Additionally, a growing share of US gas is being consumed by LNG export terminals being built and expanded on the US Gulf coast. When those facilities encounter unexpected problems and cease operations — as has happened numerous times at the 2 Bcf/d Freeport LNG terminal in Texas in recent years — volumes that were previously being liquefied and sent overseas were instead backed up into the domestic market, crushing prices. More LNG exports may mean more opportunities for such supply shocks.
US LNG exports are expected to increase by 15pc to almost 14 Bcf/d in 2025 as operations begin at Venture Global's planned 27.2mn t/yr Plaquemines facility in Louisiana and Cheniere's 11.5mn t/yr Corpus Christi, Texas, stage 3 expansion, US Energy Information Administration data show.
Spot price volatility will be most acutely felt in regions like New England that lack underground gas storage.
"In areas like the Gulf coast, where you have a lot of storage, it won't be a problem," Alan Armstrong, chief executive of Williams, the largest US gas pipeline company, told Argus in an interview.
Producers' trade-off
Volatile gas markets are a mixed bag for producers, many of whom profit from volatility while also struggling to plan and budget based on uncertain revenues for unhedged volumes.
Though insufficient gas storage deprives the market of stability, "from the standpoint of a marketing and trading guy that's trying to manage my gas supply to customers and my trading book, I love volatility",said Dennis Price, vice president of marketing and trading at Expand Energy, the largest US gas producer by volume.
BP chief financial officer Sinead Gorman in November 2023 specifically named Freeport LNG's eight-month-long shutdown in 2022-23 from a fire as a driver of volatility in the global gas market. The supermajor was able to exploit the "incredibly fragile" gas market, she said, which was a key factor driving the success of its integrated gas business.
"Those opportunities are what we typically seek and enjoy," Gorman said.
Increasingly, producers have also been adapting to a more volatile market by switching production on and off in response to prices, but often without revealing the price at which a supply response will occur. Expand Energy, for instance, told investors in October that it was amassing drilled but uncompleted wells and wells that had yet to be brought on line, which it could activate relatively quickly when prices rise. It declined to name the price at which that would occur.
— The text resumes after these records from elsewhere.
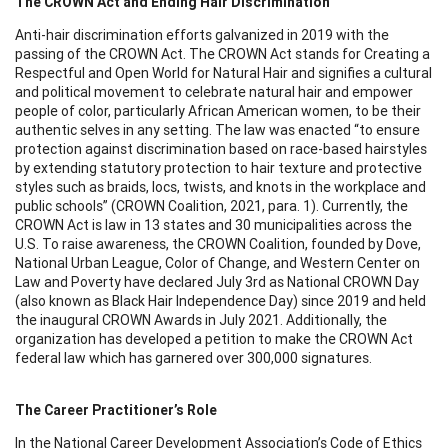
The CROWN Act and Ending Hair Discrimination
Anti-hair discrimination efforts galvanized in 2019 with the
passing of the CROWN Act. The CROWN Act stands for Creating a
Respectful and Open World for Natural Hair and signifies a cultural
and political movement to celebrate natural hair and empower
people of color, particularly African American women, to be their
authentic selves in any setting. The law was enacted “to ensure
protection against discrimination based on race-based hairstyles
by extending statutory protection to hair texture and protective
styles such as braids, locs, twists, and knots in the workplace and
public schools” (CROWN Coalition, 2021, para. 1). Currently, the
CROWN Act is law in 13 states and 30 municipalities across the
U.S. To raise awareness, the CROWN Coalition, founded by Dove,
National Urban League, Color of Change, and Western Center on
Law and Poverty have declared July 3rd as National CROWN Day
(also known as Black Hair Independence Day) since 2019 and held
the inaugural CROWN Awards in July 2021. Additionally, the
organization has developed a petition to make the CROWN Act
federal law which has garnered over 300,000 signatures.
The Career Practitioner’s Role
In the National Career Development Association’s Code of Ethics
Market participants, attempting to price in this phenomenon by anticipating producers' next moves may respond more dramatically to supply signals than in the past, when production was steadier.
Producers' increased responsiveness to prices could help to balance the market somewhat, though more aggressive intervention into operations could take a toll on well performance and pipelines, FactSet senior energy analyst Connor McLean said.
Producers are "treating the reservoir itself like a storage facility", Price said.